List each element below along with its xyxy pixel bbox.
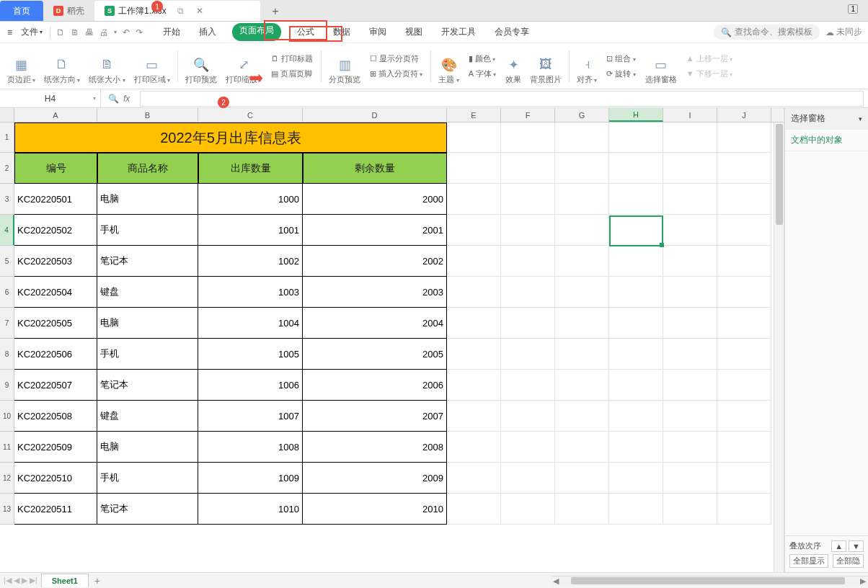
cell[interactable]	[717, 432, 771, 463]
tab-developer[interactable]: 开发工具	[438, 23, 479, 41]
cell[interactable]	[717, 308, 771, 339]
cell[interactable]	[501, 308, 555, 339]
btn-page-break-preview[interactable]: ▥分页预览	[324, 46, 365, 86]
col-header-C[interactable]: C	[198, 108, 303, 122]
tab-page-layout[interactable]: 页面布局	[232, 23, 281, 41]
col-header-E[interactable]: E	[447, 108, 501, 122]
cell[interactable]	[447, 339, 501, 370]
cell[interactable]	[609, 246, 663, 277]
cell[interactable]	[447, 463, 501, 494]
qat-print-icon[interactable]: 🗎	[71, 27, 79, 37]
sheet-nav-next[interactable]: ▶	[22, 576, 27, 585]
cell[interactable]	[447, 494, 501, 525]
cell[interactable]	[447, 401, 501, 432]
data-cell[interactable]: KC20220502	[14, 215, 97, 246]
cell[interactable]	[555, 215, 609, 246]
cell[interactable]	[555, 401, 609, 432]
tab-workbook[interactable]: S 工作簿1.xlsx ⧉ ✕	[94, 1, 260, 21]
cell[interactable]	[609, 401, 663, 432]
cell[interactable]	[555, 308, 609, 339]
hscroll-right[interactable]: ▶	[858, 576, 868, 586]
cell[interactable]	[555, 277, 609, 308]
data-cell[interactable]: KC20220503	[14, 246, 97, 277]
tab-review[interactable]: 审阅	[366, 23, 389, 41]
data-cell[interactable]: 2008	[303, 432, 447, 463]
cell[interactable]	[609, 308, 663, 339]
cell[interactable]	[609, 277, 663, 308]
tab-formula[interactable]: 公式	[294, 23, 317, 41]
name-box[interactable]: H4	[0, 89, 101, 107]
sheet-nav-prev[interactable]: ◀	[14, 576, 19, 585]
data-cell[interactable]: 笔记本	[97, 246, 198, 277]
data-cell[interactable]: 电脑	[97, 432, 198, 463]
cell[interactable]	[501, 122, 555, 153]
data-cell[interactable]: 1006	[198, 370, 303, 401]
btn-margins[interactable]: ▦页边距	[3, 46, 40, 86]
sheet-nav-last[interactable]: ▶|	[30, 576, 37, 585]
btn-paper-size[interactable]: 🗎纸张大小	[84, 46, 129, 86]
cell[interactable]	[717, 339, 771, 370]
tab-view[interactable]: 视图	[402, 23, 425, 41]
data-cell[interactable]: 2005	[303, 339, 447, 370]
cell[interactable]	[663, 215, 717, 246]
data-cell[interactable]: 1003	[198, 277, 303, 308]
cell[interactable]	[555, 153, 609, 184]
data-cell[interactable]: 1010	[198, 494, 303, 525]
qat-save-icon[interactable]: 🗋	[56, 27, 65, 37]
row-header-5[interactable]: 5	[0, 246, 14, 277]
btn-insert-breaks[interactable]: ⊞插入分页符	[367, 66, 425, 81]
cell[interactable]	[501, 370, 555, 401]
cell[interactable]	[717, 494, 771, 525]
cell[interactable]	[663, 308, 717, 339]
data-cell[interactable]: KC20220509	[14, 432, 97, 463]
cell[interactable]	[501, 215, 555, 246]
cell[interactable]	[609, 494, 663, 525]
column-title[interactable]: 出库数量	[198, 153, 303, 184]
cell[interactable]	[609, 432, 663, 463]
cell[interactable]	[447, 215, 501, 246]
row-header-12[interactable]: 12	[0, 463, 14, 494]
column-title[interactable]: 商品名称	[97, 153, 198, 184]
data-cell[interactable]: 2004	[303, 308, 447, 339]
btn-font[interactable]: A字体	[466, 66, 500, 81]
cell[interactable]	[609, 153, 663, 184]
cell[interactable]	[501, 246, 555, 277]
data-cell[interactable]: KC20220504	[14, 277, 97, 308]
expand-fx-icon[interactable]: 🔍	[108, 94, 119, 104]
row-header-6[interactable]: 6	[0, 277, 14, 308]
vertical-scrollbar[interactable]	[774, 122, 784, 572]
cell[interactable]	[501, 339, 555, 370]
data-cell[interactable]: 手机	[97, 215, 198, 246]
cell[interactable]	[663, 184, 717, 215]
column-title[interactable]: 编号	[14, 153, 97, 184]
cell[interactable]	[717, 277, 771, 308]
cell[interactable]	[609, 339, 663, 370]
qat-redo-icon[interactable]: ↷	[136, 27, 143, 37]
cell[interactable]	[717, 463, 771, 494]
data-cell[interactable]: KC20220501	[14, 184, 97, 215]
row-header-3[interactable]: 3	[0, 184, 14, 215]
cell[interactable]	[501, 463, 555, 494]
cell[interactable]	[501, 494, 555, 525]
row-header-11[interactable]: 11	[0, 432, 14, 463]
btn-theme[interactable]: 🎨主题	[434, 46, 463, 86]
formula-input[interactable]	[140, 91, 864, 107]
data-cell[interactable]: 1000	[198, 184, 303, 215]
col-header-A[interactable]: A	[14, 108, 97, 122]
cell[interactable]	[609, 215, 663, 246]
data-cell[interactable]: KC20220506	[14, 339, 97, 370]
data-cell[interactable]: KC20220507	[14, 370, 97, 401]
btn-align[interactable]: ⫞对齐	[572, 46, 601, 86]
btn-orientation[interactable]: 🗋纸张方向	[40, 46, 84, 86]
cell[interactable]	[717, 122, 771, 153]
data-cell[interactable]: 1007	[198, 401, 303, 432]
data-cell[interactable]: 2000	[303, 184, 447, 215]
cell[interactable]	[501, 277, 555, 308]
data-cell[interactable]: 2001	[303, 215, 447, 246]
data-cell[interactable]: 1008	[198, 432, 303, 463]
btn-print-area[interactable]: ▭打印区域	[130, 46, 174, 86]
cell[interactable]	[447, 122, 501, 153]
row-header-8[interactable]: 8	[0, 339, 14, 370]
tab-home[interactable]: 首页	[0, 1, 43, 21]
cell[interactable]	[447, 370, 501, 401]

--

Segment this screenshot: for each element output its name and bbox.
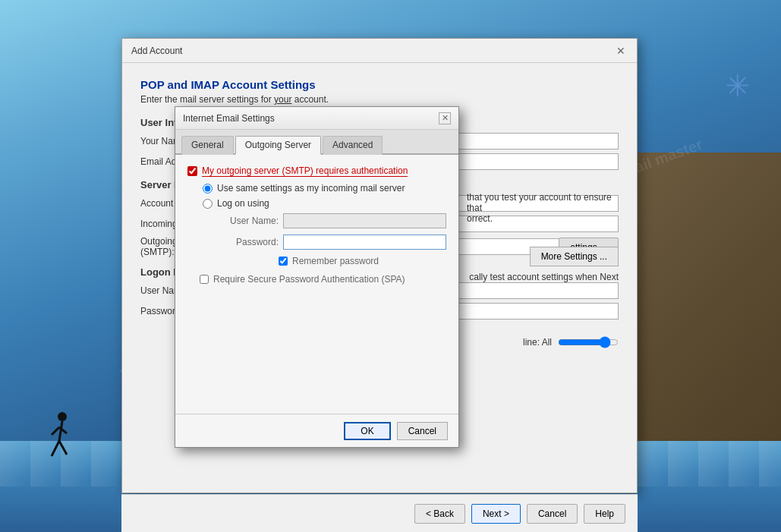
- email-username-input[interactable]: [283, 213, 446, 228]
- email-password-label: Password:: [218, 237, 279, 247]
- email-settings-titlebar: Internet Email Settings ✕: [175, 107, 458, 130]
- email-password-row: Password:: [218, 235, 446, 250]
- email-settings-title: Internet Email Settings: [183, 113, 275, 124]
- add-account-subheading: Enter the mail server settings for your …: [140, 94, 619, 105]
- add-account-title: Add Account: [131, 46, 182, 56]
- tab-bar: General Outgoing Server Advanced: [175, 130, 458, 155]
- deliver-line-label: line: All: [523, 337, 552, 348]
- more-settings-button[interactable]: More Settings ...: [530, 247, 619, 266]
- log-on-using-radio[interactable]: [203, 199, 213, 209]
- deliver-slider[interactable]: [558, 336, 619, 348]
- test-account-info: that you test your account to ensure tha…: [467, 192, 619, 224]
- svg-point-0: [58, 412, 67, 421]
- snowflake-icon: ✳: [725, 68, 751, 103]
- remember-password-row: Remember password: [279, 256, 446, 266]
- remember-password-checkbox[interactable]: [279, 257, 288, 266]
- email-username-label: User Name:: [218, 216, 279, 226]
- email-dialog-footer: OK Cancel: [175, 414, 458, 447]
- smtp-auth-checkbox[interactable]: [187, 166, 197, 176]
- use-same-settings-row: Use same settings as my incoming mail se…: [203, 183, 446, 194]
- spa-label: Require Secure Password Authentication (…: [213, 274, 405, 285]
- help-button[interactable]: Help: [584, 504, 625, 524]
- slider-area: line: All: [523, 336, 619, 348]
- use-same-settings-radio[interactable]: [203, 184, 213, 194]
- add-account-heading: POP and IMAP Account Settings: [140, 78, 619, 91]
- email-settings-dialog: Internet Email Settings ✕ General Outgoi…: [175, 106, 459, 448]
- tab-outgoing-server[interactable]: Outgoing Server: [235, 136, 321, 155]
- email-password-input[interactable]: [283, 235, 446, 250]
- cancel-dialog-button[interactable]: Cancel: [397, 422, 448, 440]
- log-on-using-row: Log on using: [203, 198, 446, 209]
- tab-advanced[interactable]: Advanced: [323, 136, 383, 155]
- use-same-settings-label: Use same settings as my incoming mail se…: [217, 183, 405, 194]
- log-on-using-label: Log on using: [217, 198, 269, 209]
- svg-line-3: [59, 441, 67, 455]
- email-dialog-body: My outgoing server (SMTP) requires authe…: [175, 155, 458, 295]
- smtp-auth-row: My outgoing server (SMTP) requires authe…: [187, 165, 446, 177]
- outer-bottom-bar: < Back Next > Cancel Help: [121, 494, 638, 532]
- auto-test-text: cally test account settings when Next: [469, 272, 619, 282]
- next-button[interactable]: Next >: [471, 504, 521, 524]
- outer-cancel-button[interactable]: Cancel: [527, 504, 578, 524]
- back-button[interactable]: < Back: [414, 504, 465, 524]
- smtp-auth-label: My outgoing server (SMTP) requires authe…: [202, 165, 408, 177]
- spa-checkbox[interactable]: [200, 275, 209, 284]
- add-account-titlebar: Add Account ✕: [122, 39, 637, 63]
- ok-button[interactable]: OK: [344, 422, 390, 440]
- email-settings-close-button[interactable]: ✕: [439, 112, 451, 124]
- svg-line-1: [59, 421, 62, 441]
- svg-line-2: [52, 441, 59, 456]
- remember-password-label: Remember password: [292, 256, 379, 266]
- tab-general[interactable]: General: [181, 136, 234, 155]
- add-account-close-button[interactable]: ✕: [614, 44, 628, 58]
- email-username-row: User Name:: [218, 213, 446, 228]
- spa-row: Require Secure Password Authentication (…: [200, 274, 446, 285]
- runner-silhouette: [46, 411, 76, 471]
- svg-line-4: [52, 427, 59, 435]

**Work instructions**: Within the entries above, find every line where the string "input" occurs, and copy it.

**Response box**:
formula-input[interactable]	[140, 91, 864, 107]
- email-username-input[interactable]: [283, 213, 446, 228]
- email-password-input[interactable]: [283, 235, 446, 250]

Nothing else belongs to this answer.